A per-visit maximum is the highest dollar amount your insurance plan will reimburse for a single appointment or treatment with a healthcare provider. If the provider charges more than this set amount, you are responsible for paying the difference. This type of limit is most common in extended health plans for paramedical services, such as physiotherapy, chiropractic care, massage therapy, or acupuncture.

Provider

A provider is a licensed healthcare professional, facility, or service organization that delivers medical, dental, vision, or paramedical care to patients. In the context of insurance, a provider is any individual or entity authorized to perform covered services and submit claims for reimbursement to an insurer. Providers include physicians, dentists, pharmacists, physiotherapists, chiropractors, optometrists, hospitals, and clinics.
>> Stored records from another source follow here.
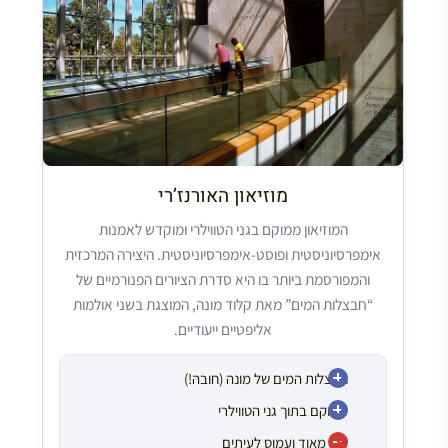
מוזיאון האורנז’רי
המוזיאון ממוקם בגני הטווילרי ומוקדש לאמנות
אימפרסיוניסטית ופוסט-אימפרסיוניסטית. היצירה המרכזית
והמפורסמת ביותר בו היא סדרת הציורים הפנורמיים של
“חבצלות המים” מאת קלוד מונה, המוצגת בשני אולמות
אליפטיים ייעודיים.
חבצלות המים של מונה (חובה!)
ממוקם בתוך גני הטווילרי
קטן מאוד ועמוס לעיתים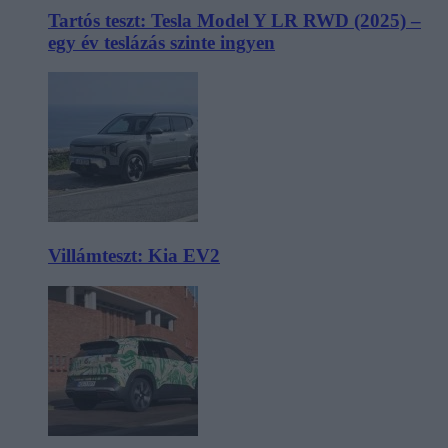
Tartós teszt: Tesla Model Y LR RWD (2025) –
egy év teslázás szinte ingyen
Villámteszt: Kia EV2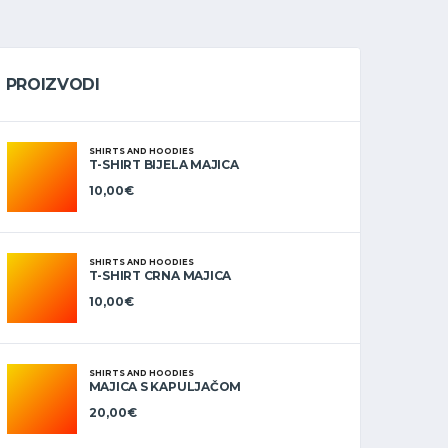
PROIZVODI
SHIRTS AND HOODIES
T-SHIRT BIJELA MAJICA
10,00
€
SHIRTS AND HOODIES
T-SHIRT CRNA MAJICA
10,00
€
SHIRTS AND HOODIES
MAJICA S KAPULJAČOM
20,00
€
Provider Networks / Digital Tools

Provider networks and digital tools refer to the network of healthcare professionals, pharmacies, and service providers that partner with your insurer, along with the digital platforms that make it easier to find and use those services. A provider network helps ensure you have access to trusted practitioners who meet specific standards for pricing, credentials, and quality of care. Digital tools complement these networks by simplifying access to care and claims management through online portals, apps, or virtual services.

Paramedical Disciplines

Paramedical disciplines refer to regulated health professionals who provide therapy or rehabilitation services outside of hospital settings. Common examples include physiotherapists, chiropractors, massage therapists, acupuncturists, naturopaths, osteopaths, psychologists, and speech-language pathologists.